2. Caplan contends that Supreme Court justices “are not obligated to obey” the “‘same general principles respecting recusal as other federal judges.’” (The second quote is from his quote of a statement by Chief Justice Roberts.) But, in fact, the statute governing recusal (28 U.S.C. 455)—which reiterates the principles in the Code of Conduct—applies to justices as well as lower-court judges. [I added in this second point, and renumbered the following ones, about ten minutes after my original posting.] ​

3. Caplan contends that when there is a motion to disqualify a federal appellate judge, that judge doesn’t rule on the motion himself but instead must leave it to the chief judge of the circuit to decide the motion. Here’s the contrast he draws between Justice Scalia (deciding not to disqualify himself from Cheney v. U.S. District Court) and a hypothetical Scalia still on the D.C. Circuit:

If Scalia had been a member of the United States Court of Appeals for the District of Columbia Circuit, as he was before becoming a Justice, it would not have been up to him to decide whether he should be recused.
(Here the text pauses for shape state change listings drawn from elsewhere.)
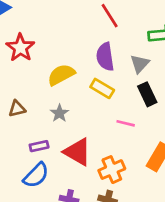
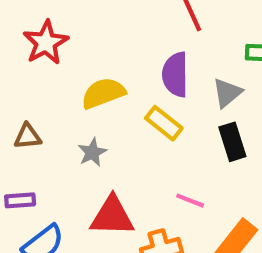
pink line: (126, 123) -> (190, 201), moved
purple rectangle: (39, 146) -> (20, 200), moved
red triangle: (77, 152) -> (112, 216), turned -36

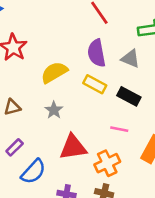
gray triangle: (227, 93) -> (130, 59), turned -48
black rectangle: (232, 142) -> (129, 96), moved, turned -35
purple rectangle: (20, 200) -> (15, 147), turned -30

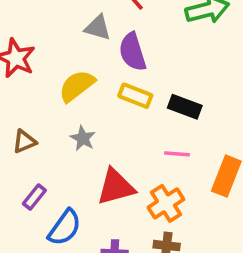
gray triangle: (130, 59) -> (98, 28), moved

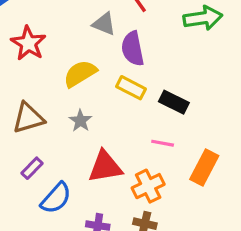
brown triangle: (24, 141) -> (28, 118), size x1.5

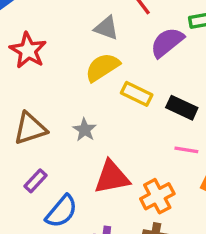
purple semicircle: (133, 49) -> (167, 42), moved, turned 64
yellow semicircle: (80, 74) -> (102, 67), moved
pink line: (163, 143) -> (186, 150), moved

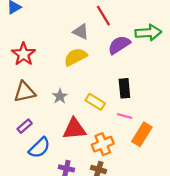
red star: (28, 50) -> (24, 54), moved
yellow rectangle: (137, 94) -> (95, 102), moved
black rectangle: (182, 108) -> (124, 88), turned 54

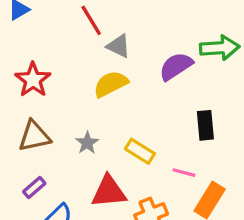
red line: (103, 16) -> (91, 20), moved
black rectangle: (124, 88) -> (205, 125), moved

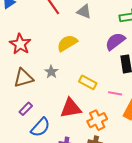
gray triangle: (119, 46) -> (84, 12), moved
purple semicircle: (176, 66) -> (115, 41), moved
gray star: (87, 143) -> (51, 72), moved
Under the code of conduct, the chief judge for his circuit would have considered any motion calling for Scalia’s recusal, conducted an inquiry, and resolved the matter.

Caplan is wrong. Lower-court judges routinely decide motions to disqualify them. The Code of Conduct expressly provides that “a judge shall disqualify himself or herself in a proceeding in which the judge’s impartiality might reasonably be questioned,” and it draws no distinction between disqualifications pursuant to a filed motion and any other disqualifications. The Code of Conduct never mentions any role for the chief judge of a circuit.
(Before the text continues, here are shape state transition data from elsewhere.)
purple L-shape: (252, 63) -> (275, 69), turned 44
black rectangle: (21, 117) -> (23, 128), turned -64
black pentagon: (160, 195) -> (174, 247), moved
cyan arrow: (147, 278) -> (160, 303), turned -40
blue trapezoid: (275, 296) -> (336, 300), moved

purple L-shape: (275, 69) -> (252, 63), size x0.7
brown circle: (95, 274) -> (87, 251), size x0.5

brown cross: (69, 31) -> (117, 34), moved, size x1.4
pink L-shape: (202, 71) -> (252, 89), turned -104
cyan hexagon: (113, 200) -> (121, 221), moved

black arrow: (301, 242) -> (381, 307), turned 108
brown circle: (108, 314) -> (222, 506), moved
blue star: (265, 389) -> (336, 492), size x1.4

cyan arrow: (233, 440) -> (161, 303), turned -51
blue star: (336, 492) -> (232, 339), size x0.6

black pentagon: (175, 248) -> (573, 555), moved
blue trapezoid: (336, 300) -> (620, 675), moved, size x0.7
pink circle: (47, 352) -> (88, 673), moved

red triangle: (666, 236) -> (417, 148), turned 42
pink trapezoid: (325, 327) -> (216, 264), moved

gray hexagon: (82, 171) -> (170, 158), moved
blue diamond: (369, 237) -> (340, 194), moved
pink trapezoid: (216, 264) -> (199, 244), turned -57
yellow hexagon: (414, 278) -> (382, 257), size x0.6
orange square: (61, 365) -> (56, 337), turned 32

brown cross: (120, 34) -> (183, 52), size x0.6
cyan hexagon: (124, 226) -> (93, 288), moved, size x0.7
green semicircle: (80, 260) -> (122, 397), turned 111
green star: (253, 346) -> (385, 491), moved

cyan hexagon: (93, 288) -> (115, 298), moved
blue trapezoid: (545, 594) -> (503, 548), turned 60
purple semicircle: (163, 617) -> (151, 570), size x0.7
(Caplan evidently is confusing the Code of Conduct with the Judicial Conduct and Disability Act. The Act provides procedures for filing a complaint of judicial misconduct against a lower-court judge, and it confers on the chief judge of the circuit the responsibility for reviewing such complaints.)

4. Reciting a complaint that Chief Justice Roberts, Justice Breyer, and Justice Alito, over a five-year period, each “voted in thirty-seven cases where a company in which they owned stock filed a friend-of-the-court or amicus brief,” Caplan contends that “[t]here is not much ambiguity about” what the Code of Conduct would require of lower-court judges in such circumstances. But the very brief (not even 1-1/2 page) Advisory Opinion he cites leaves lots of ambiguity:

An example of when an ownership interest in an amicus could result in disqualification would be when the amicus is in the same industry as the party and the value of industry stock generally could be substantially affected by the decision in the pending case. [Emphasis added.]
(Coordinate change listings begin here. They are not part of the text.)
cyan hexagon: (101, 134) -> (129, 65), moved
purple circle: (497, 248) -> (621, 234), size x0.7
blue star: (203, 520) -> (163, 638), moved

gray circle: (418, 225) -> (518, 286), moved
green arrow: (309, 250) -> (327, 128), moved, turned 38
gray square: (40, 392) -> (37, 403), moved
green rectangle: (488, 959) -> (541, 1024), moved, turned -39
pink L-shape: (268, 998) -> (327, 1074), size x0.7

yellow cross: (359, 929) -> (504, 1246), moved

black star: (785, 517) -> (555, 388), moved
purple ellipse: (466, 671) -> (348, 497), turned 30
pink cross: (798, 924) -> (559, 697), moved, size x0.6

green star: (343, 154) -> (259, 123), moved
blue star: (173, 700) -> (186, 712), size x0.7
One final point: Wheeler of Brookings has intelligently argued that the “absence of formal review mechanisms for justices’ ethical decisions is a necessary imperfection in the system” and that proposals to correct that imperfection “would likely create more problems than they would solve.” Perhaps he’s wrong, but Caplan gives no sign of even being aware of Wheeler’s points, much less of having thought seriously about them.